By: Keelin Ferris
The $1.2 trillion infrastructure bill awaiting a presidential signature is primed to land a serious blow to the crypto industry. Stricter oversight on digital asset trading has been a goal for the Biden administration and Republican leaders in Congress for some time, and thanks to a controversial cryptocurrency tax rule buried in the bill, they’re going to get it. Crypto advocates are planning to do everything they can before it takes effect in 2024 – and it may just be the Fourth Amendment that saves the day.
Sticky Language
The bill will require “cryptocurrency brokers” who regularly provide a service that conducts transfers of digital assets, such as bitcoin or ether, to report all transactions to the International Revenue Service. Such tax provisions will raise $28 billion over ten years to fund the infrastructure deal, according to the joint committee on taxation.
Who or what exactly is considered a “broker” is what the IRS will have to answer – and that’s what has digital currency advocates up in arms. The extremely broad category could include crypto miners, hardware manufacturers, software developers, and other parties who do not actually facilitate transactions directly.
Two attempts to adjust the language died in the Senate and were ignored by lawmakers in August. Amendments would have included removing miners and digital wallet developers from the reporting requirements, but the crypto lobbyists failed to secure unanimous approval.
Jail Time!
The tax code passed in 1984, which cracked down on money laundering, will be amended following the president’s signature to include digital asset transactions. The law states that any person engaged in a “trade or business transaction” who received more than $10,000 in cash must report details about the sender to the IRS. That law will now include not just cash transactions, but crypto exchanges as well. All violations will result in mandatory fines and may bring up to five years in prison.
Fighting Back
A lobbying group, Proof of Stake Alliance, which supports decentralized technology, has taken major issue with the application of the 1984 tax code to cryptocurrency transactions. In a report released in September, the organization argued that in most cases the person receiving a digital asset is not in a position to report personal information of the sender, such as a name and address. A major component of the digital currency world is anonymity, and this legislation erodes that treasure of the crypto industry.
Abraham Sutherland, a former White House and State Department lawyer and current advisor to Proof of Stake Alliance, included in the report that “This law will kill the technology.” Facing a potential felony and jail time will encourage people to drop their digital assets and “go back to using banks that will report your financial dealings to the government for you.”
Advocates hope independent legislation can be drafted and passed before the new reporting requirements take effect in 2024, and lobbyists have already secured bipartisan support for doing so. Democrats Kyrsten Sinema of Arizona and Mark Warner of Virginia teamed up with Republicans Pat Toomey of Pennsylvania and Rob Portman of Ohio to voice their concerns over this legislation and to support amending the language.

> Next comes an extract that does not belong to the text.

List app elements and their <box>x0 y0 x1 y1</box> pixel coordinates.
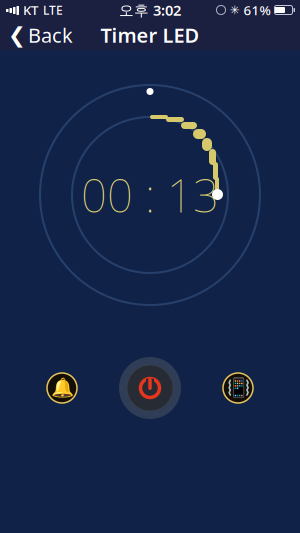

Following the passage of the infrastructure bill last Friday, Kristin Smith, an executive director at the Blockchain Association, warned that the “sleeping crypto giant” is ready to defend itself against the IRS. The Treasury Department has attempted to reassure industry representatives that once the bill is signed into law, they will form rules that exempt miners and other parties such as makers of digital wallets.
Constitutional Violation?
Coin Center announced it will most likely sue the federal government as soon as the law goes into place in 2024. One legal theory, argued by Coin Center Research Director Peter Van Valkenburgh, is that the law violates Americans’ Fourth Amendment right against unreasonable search and seizure by the government.
Thanks to what’s called the third-party doctrine, which holds that individuals have no reasonable expectation of privacy under the Fourth Amendment when they willingly share information with third parties like banks and ISPs, courts have consistently upheld laws that require these companies to report to the IRS. However, two things give Valkenburgh hope. First, with its 2018 ruling in Carpenter v. the United States, the Supreme Court seemed to roll back the third-party doctrine when it determined that the use of phone records by the police to track a person’s movements over time without a warrant was a violation of the Fourth Amendment. He believes this could provide useful ammunition in the battle against mandatory reporting of cryptocurrency transactions.

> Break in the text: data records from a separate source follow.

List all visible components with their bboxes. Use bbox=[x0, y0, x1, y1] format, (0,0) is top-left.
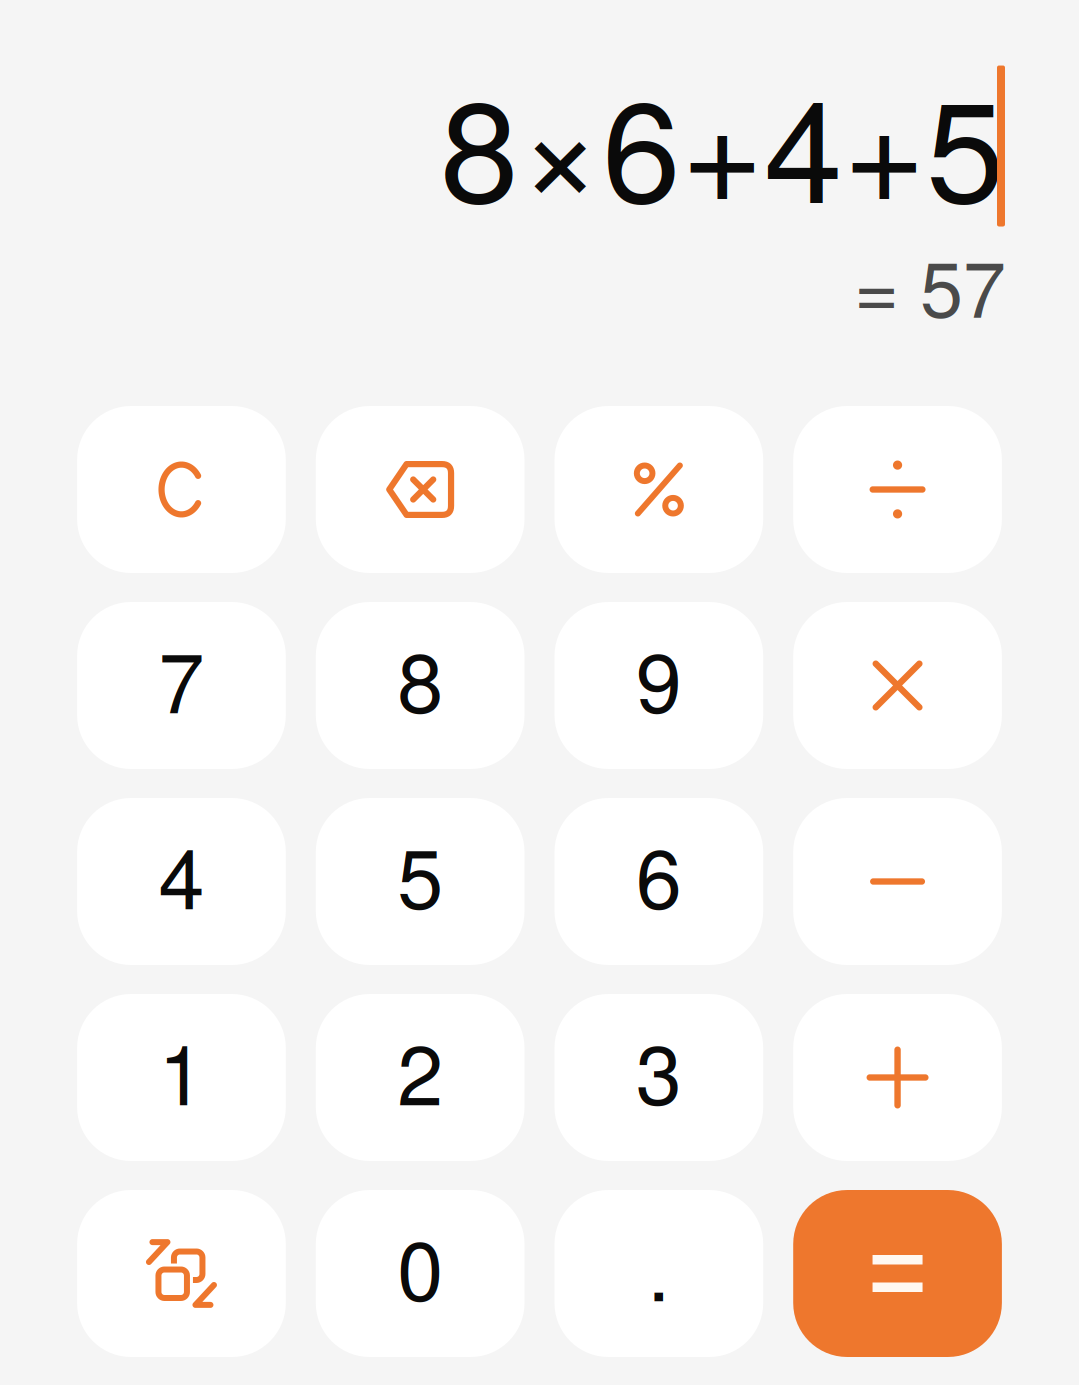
button[interactable]: Clear bbox=[77, 406, 286, 573]
button[interactable]: Multiply bbox=[793, 602, 1002, 769]
staticText: 0 bbox=[397, 1206, 443, 1325]
staticText: . bbox=[647, 1206, 670, 1325]
staticText: 1 bbox=[158, 1010, 204, 1129]
button[interactable]: 1 bbox=[77, 994, 286, 1161]
button[interactable]: Backspace bbox=[316, 406, 524, 573]
button[interactable]: 8 bbox=[316, 602, 524, 769]
staticText: 5 bbox=[397, 814, 443, 933]
button[interactable]: 3 bbox=[554, 994, 763, 1161]
button[interactable]: . bbox=[554, 1190, 763, 1357]
button[interactable]: 9 bbox=[554, 602, 763, 769]
staticText: 3 bbox=[636, 1010, 682, 1129]
staticText: 4 bbox=[158, 814, 204, 933]
button[interactable]: 6 bbox=[554, 798, 763, 965]
staticText: 8×6+4+5 bbox=[440, 41, 1005, 243]
staticText: 2 bbox=[397, 1010, 443, 1129]
staticText: 9 bbox=[636, 618, 682, 737]
button[interactable]: 5 bbox=[316, 798, 524, 965]
button[interactable]: Percent bbox=[554, 406, 763, 573]
button[interactable]: Divide bbox=[793, 406, 1002, 573]
staticText: 8 bbox=[397, 618, 443, 737]
button[interactable]: Subtract bbox=[793, 798, 1002, 965]
button[interactable]: Add bbox=[793, 994, 1002, 1161]
button[interactable]: 4 bbox=[77, 798, 286, 965]
button[interactable]: Convert units bbox=[77, 1190, 286, 1357]
button[interactable]: 7 bbox=[77, 602, 286, 769]
staticText: 7 bbox=[158, 618, 204, 737]
staticText: = 57 bbox=[854, 229, 1006, 340]
button[interactable]: 0 bbox=[316, 1190, 524, 1357]
button[interactable]: 2 bbox=[316, 994, 524, 1161]
button[interactable]: Equals bbox=[793, 1190, 1002, 1357]
staticText: 6 bbox=[636, 814, 682, 933]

On the other hand, one could argue the third-party doctrine simply doesn’t apply to crypto transactions. In Valkenburgh’s opinion, “obligating people on their commercial counterparties in this way is not a third party who’s neutral, it’s one person, spying on or informing on another person.” He concludes that “it’s hard to imagine how we’re supposed to apply the third-party doctrine to a transaction with only two parties.”
Congress, however, clearly believes the government has the authority to require reporting – and the future of cryptocurrency in America likely hangs on which interpretation the courts favor.